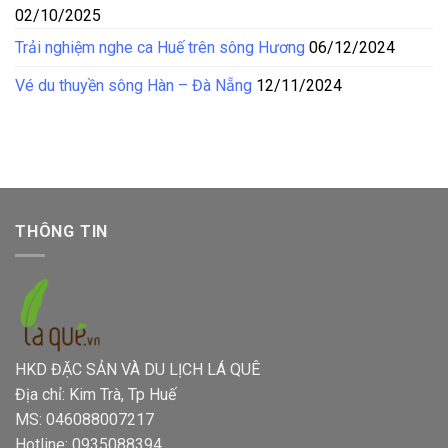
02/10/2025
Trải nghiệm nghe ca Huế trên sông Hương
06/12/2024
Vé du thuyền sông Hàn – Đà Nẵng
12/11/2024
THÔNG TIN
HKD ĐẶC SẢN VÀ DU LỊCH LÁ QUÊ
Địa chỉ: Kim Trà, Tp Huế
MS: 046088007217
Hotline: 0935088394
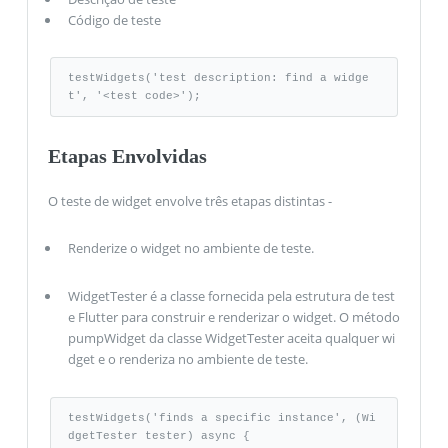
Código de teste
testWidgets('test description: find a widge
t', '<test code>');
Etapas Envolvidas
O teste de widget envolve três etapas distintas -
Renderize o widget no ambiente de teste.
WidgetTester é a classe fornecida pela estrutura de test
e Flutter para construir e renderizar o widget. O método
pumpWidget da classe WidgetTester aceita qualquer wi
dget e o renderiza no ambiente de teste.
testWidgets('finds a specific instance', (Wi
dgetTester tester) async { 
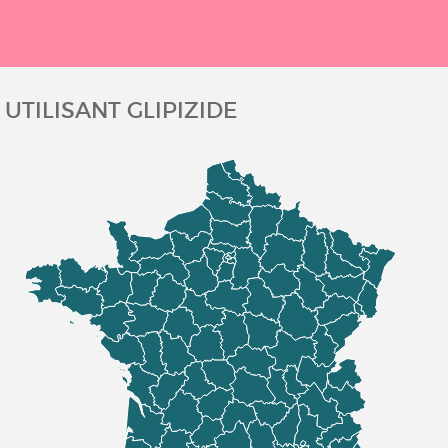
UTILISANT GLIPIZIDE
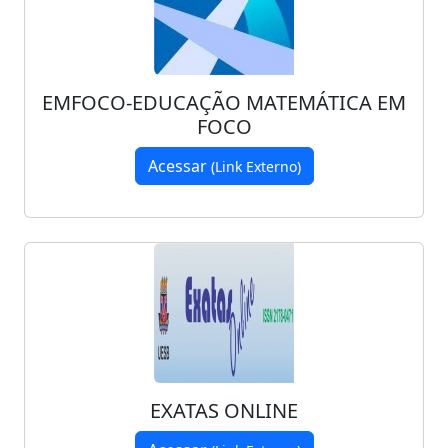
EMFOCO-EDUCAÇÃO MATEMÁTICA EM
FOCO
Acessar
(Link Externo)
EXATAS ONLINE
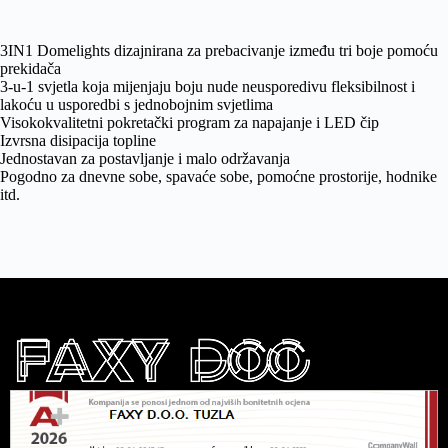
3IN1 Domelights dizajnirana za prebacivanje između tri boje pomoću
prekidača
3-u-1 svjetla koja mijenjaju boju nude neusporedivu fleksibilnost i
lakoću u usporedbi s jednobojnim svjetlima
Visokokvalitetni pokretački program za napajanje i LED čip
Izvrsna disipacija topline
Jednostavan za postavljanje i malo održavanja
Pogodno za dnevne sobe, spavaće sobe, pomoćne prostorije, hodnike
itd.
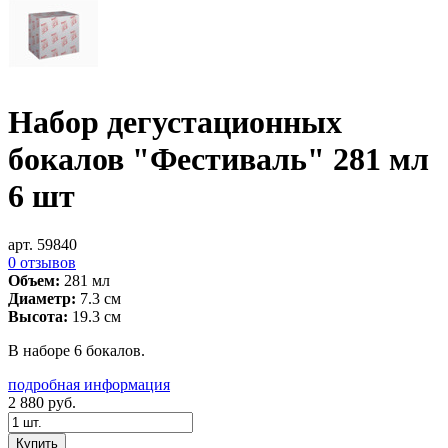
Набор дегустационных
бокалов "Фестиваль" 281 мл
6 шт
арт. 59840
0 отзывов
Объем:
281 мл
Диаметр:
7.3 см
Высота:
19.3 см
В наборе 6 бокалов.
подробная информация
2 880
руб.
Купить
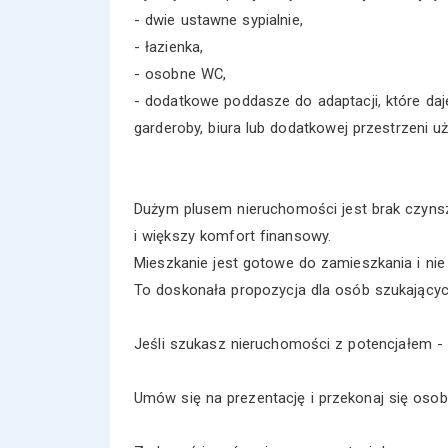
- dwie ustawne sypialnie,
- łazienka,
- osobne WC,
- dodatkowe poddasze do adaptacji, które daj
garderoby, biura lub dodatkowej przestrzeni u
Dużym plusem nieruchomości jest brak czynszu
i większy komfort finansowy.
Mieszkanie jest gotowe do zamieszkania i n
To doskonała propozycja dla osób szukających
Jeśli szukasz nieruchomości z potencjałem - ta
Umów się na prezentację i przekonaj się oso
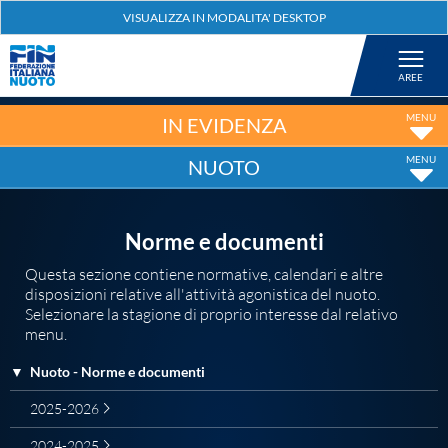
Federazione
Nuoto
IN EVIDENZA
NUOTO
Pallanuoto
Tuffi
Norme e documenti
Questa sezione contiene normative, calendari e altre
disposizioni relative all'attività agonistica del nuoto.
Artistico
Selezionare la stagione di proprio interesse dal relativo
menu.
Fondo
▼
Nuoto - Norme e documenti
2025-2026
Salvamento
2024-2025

* * *

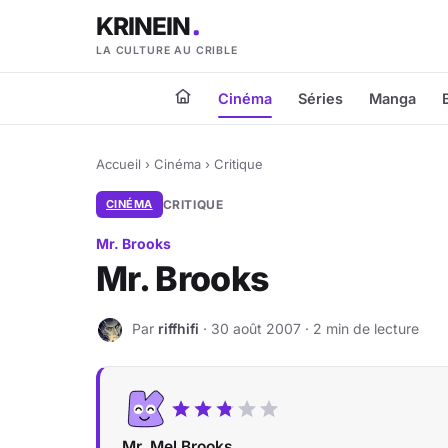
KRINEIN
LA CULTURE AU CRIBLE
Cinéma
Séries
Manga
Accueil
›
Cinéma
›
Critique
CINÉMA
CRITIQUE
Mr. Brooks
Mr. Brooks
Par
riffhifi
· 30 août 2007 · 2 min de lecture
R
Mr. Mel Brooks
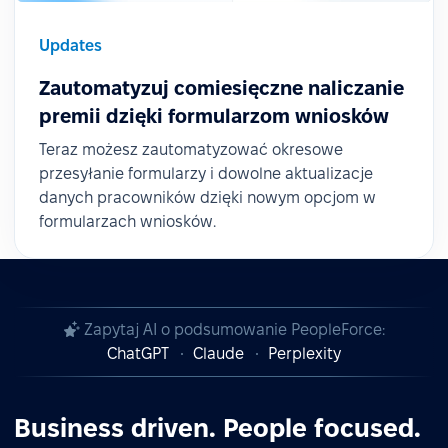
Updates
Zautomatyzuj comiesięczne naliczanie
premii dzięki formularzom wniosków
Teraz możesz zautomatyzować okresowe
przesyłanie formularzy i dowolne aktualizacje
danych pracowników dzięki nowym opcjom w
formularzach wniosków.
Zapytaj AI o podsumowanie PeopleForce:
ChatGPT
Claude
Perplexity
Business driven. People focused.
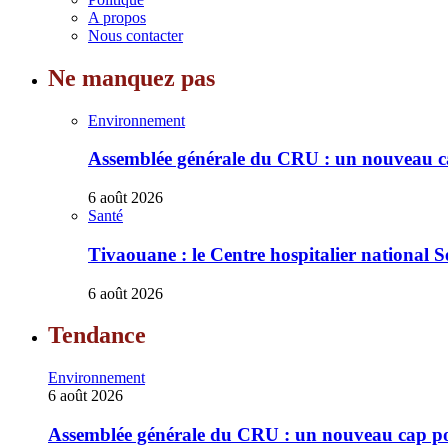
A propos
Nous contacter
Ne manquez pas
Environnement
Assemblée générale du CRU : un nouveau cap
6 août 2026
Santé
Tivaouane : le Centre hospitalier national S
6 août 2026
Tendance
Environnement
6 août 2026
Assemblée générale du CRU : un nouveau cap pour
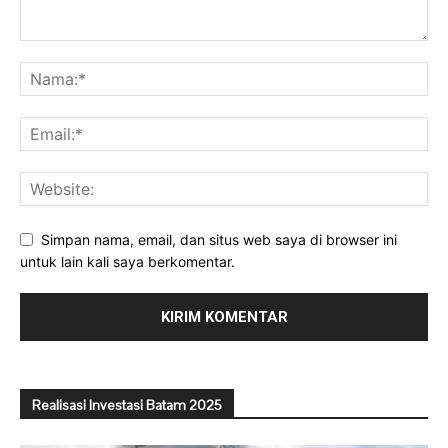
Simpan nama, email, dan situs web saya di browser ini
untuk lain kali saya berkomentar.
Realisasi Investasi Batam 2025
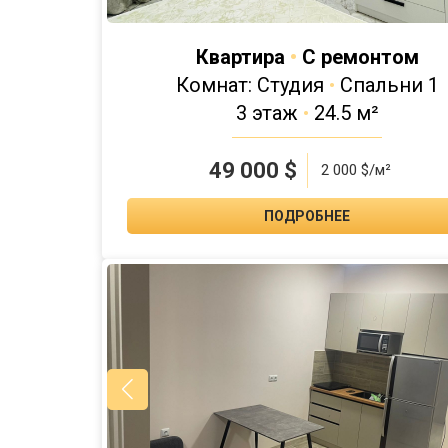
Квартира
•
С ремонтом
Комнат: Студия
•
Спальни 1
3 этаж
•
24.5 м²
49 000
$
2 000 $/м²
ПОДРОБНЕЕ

— TASK OBJECTIVE —
For every line above in which the string "Norme" appears, add one; please give the final count and nothing else.

— EXERCISE RESPONSE —
2